The big news in Austin is tomorrow’s CNN debate at the University of Texas between Senators Clinton and Obama. There’s a group of die hard LIVESTRONG Army volunteers who will be there campaign-style with signs and yellow T-shirts to get the message out – voters in Texas want to know the candidates’ plans to fight cancer. Thanks, guys!
Their and all of our efforts to keep cancer front and center in this election have never been more relevant. I saw this AP article today and it’s clear we’re still fighting an uphill battle. 559,312 Americans lost to cancer in 2005, tragic, deplorable and sadly in many cases, preventable. And the number of the fallen is rising.
Shout it from the rooftops, folks: We need our next President to make a commitment to renewing the war against cancer.
And tune in tomorrow to read my op ed in the Austin American Statesman on this topic.
U.S. Cancer Deaths Increase
February 20, 2008; Page D7
U.S. cancer deaths rose by more than 5,000 in 2005, a reversal of a two-year downward trend, the American Cancer Society said in a report issued yesterday.

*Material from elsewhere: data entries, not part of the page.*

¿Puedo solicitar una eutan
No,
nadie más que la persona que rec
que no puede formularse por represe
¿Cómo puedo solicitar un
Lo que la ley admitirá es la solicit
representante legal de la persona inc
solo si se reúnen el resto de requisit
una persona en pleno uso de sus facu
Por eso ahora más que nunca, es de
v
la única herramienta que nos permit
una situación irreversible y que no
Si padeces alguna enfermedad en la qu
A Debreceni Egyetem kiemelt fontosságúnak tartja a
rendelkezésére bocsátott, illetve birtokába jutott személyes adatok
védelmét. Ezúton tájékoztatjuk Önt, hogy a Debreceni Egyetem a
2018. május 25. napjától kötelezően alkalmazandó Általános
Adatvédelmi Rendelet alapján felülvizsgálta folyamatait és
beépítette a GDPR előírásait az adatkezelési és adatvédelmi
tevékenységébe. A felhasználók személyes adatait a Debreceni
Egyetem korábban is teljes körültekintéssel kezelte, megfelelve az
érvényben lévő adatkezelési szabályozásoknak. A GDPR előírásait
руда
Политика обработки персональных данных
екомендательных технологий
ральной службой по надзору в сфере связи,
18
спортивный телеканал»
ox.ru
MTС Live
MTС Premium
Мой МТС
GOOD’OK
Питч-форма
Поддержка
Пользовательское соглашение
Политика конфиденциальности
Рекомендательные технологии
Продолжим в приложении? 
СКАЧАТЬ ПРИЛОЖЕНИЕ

The group counted 559,312 people who died from cancer.
The cancer death rate among the overall population continued to fall, but only slightly, after a couple of years of more dramatic decline.
In 2005, there were just under 184 cancer deaths per 100,000 people, down from nearly 186 the previous year. Experts said it wasn’t surprising that the rate would stabilize.

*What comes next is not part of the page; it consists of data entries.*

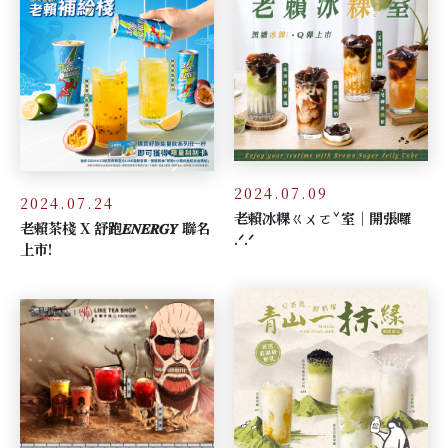
2024.07.09
2024.07.24
老賴冰粿ㄍㄨㄛˇ室｜開張囉
老賴茶棧 X 舒跑𝑬𝑵𝑬𝑹𝑮𝒀 聯名
.ᐟ.ᐟ
上市!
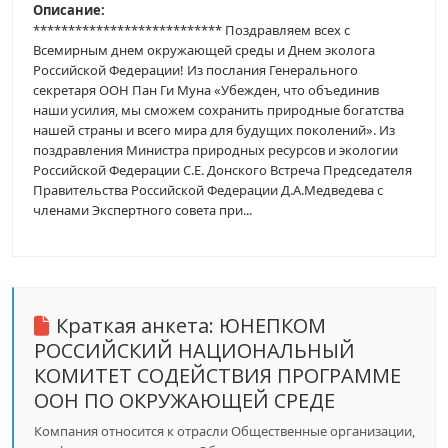
Описание:
*************************** Поздравляем всех с
Всемирным днем окружающей среды и Днем эколога
Российской Федерации! Из послания Генерального
секретаря ООН Пан Ги Муна «Убежден, что объединив
наши усилия, мы сможем сохранить природные богатства
нашей страны и всего мира для будущих поколений». Из
поздравления Министра природных ресурсов и экологии
Российской Федерации С.Е. Донского Встреча Председателя
Правительства Российской Федерации Д.А.Медведева с
членами Экспертного совета при...
Краткая анкета:
ЮНЕПКОМ
РОССИЙСКИЙ НАЦИОНАЛЬНЫЙ
КОМИТЕТ СОДЕЙСТВИЯ ПРОГРАММЕ
ООН ПО ОКРУЖАЮЩЕЙ СРЕДЕ
Компания относится к отрасли Общественные организации,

The cancer death rate has been dropping since the early 1990s, and early in this decade was declining by about 1% a year. The actual number of cancer deaths kept rising, however, because of the growing population.
It was big news when the rate dropped by 2% in both 2003 and 2004, enough to cause the total number of cancer deaths to fall for the first time since 1930. President Bush and others hailed that as a sign that federally funded research was making strides against the disease.
But now the death rate decline is back to 1%. And the 2005 numbers show annual cancer deaths are no longer falling, but are up more than 5,400 since 2004.
“The declining rate was no longer great enough to overcome the increase in population,” said Elizabeth Ward, a co-author of the cancer society report.
It may be that cancer screenings are not having as big an effect as they were a few years ago, said Dr. Peter Ravdin, a research professor in biostatistics at the University of Texas M.D. Anderson Cancer Center in Houston.